Die Pandemie, über die man lieber schweigt

Depressionen Vier Millionen Menschen sind in Deutschland dauerhaft erkrankt. Warum werden die psychischen Leiden nicht zum Gesundheitsrisiko Nummer eins erklärt?
Ausgabe 41/2021
In Deutschland stehen gut 4 Millionen dauerhaft Depressionskranken insgesamt 4,3 Millionen Covid-Infizierte gegenüber
In Deutschland stehen gut 4 Millionen dauerhaft Depressionskranken insgesamt 4,3 Millionen Covid-Infizierte gegenüber

Foto: Linthao Zhang/Getty Images

Nicht jeder hat es mitbekommen: Wir schreiben die „Aktionswoche Seelische Gesundheit“, der Titel ist auch Folge eines Tabus. Wem die Seele schmerzt, der beißt sich lieber auf die Zunge – und schweigt.
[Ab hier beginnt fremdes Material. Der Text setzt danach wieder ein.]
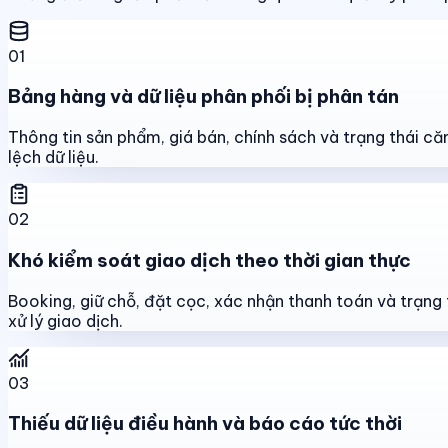
01
Bảng hàng và dữ liệu phân phối bị phân tán
Thông tin sản phẩm, giá bán, chính sách và trạng thái că
lệch dữ liệu.
02
Khó kiểm soát giao dịch theo thời gian thực
Booking, giữ chỗ, đặt cọc, xác nhận thanh toán và trạng 
xử lý giao dịch.
03
Thiếu dữ liệu điều hành và báo cáo tức thời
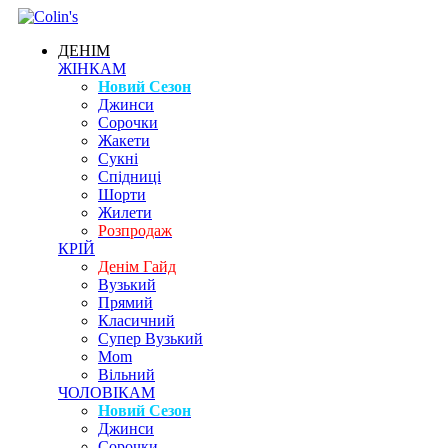
ДЕНІМ
ЖІНКАМ
Новий Сезон
Джинси
Сорочки
Жакети
Сукні
Спідниці
Шорти
Жилети
Розпродаж
КРІЙ
Денім Гайд
Вузький
Прямий
Класичний
Супер Вузький
Mom
Вільний
ЧОЛОВІКАМ
Новий Сезон
Джинси
Сорочки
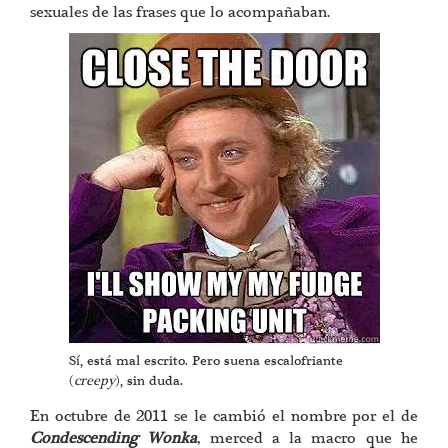
sexuales de las frases que lo acompañaban.
Sí, está mal escrito. Pero suena escalofriante
(
creepy
), sin duda.
En octubre de 2011 se le cambió el nombre por el de
Condescending Wonka
, merced a la macro que he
Es geht also in Wahrheit um seelische Erkrankungen. Und ihre weiteVerbreitung: Statistiken legen nahe, dass Depressionen und Ängste die Dimension einer Pandemie erreichen, ja toppen. Fände die „Mental-Gesundheit“, so der entstigmatisierende internationale Sprachgebrauch, so viel Beachtung wie das Coronavirus, läge dieser Dämon schon lange in Fesseln!
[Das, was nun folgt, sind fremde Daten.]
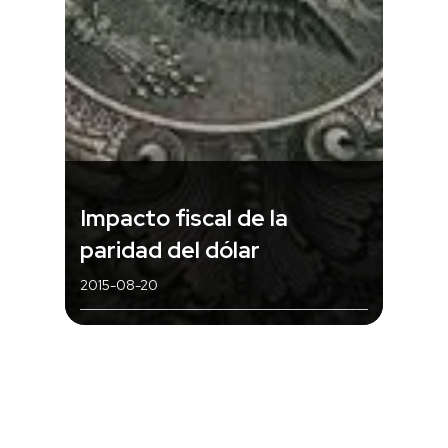
Impacto fiscal de la
paridad del dólar
2015-08-20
Anderthalb Jahre haben wir uns gedreht wie herumeiernde Brummkreisel. Geschäfte, Schulen, Kneipen geöffnet, zugesperrt. Beschossen von Zahlenfeuerwerken mit Inzidenzen, Neuinfektionen, verwirrt von Ausstößen sich täglich ändernder Verhaltensregeln. Corona und künftige Seuchen gebannt? Nein! Die größte lauert nicht draußen. Sondern innen. Die Megapandemie, dies ist die größte Ungereimtheit am Corona-Notstand, ignorieren wir. Seit langem. Zehn bis 15 Prozent aller Menschen hierzulande wie auch weltweit leiden unter Depressionen und Ängsten: quasi einer Infektion von innen, endogen, die oft auch tödlich verläuft. Suizidal und bisher ohne Impfhoffnung. Die Corona-Isolation hat die Erkrankung weiter forciert. Unter Depressionen – ohne spezifische Angsterkrankungen – leiden weltweit 322 Millionen Menschen. Im Vergleich zu insgesamt 236 Millionen Corona-Infizierten, von denen 214 Millionen bereits wieder genesen sind (WHO 10/2021).
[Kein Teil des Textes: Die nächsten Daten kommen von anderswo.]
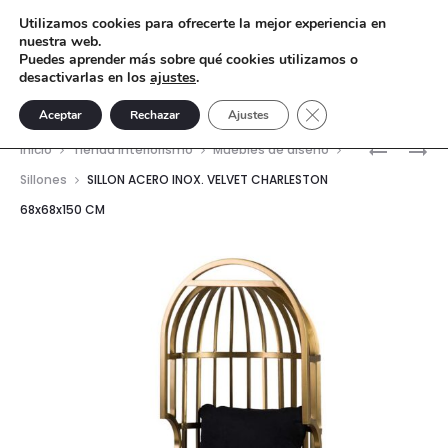
Utilizamos cookies para ofrecerte la mejor experiencia en
nuestra web.
Puedes aprender más sobre qué cookies utilizamos o
desactivarlas en los
ajustes
.
Cerrar el banner de 
Aceptar
Rechazar
Ajustes
Nave
SILLON
SILLON
Inicio
Tienda interiorismo
Muebles de diseño
ACERO
ACERO
del
Sillones
SILLON ACERO INOX. VELVET CHARLESTON
INOX.
INOX.
68x68x150 CM
prod
VELVET
VELVET
CHARLES
CHARLES
68X68X1
68X68X1
CM
CM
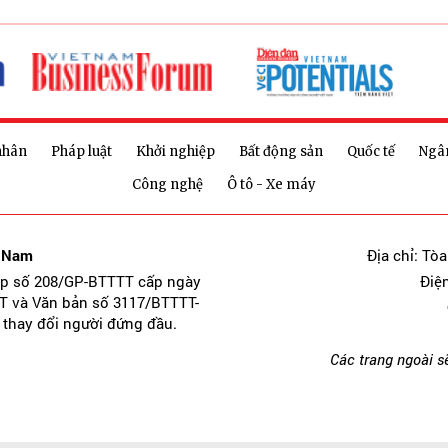
nhân
Pháp luật
Khởi nghiệp
Bất động sản
Quốc tế
Ngâ
Công nghệ
Ô tô - Xe máy
t Nam
Địa chỉ: Tò
ép số 208/GP-BTTTT cấp ngày
Điệ
T và Văn bản số 3117/BTTTT-
 thay đổi người đứng đầu.
Các trang ngoài s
In Deutschland stehen gut 4 Millionen dauerhaft Depressionskranken insgesamt 4,3 Millionen Covid-Infizierte gegenüber, von denen über 4 Millionen wieder genesen sind (Statista 10/2021). 94.000 Corona-Todesfälle vergleichen sich mit jährlich 9.000 Suiziden. Grund dafür sind meist Depressionen. Nur Promis wie Nationaltorwart Robert Enke (gestorben 2009) schlagen öffentlich Wellen.

Dieses Zahlenwerk wirft in der „Aktionswoche Seelische Gesundheit“ Fragen auf:

Warum wird die kritische Mentalgesundheit nicht zum Gesundheitsrisiko ersten Ranges erklärt?

Warum nimmt Big Pharma von seinen Gewinnen nicht ein paar Milliarden in die Hand, zur Entwicklung einer neuen Generation von durchschlagskräftigen Medikamenten? Seit dem Corona-Impfwettlauf wissen wir: Die können’s, wenn sie wollen – und wenn sie müssen!

Warum hat die Weltgesundheitsorganisation WHO, zusammen mit EU-Gesundheitsautoritäten und den nationalen Gesundheitsministern, nicht den Welt-Seelen-Notstand „World Mental Health Day“ am 10. Oktober ausgerufen? Die mentale Pandemie!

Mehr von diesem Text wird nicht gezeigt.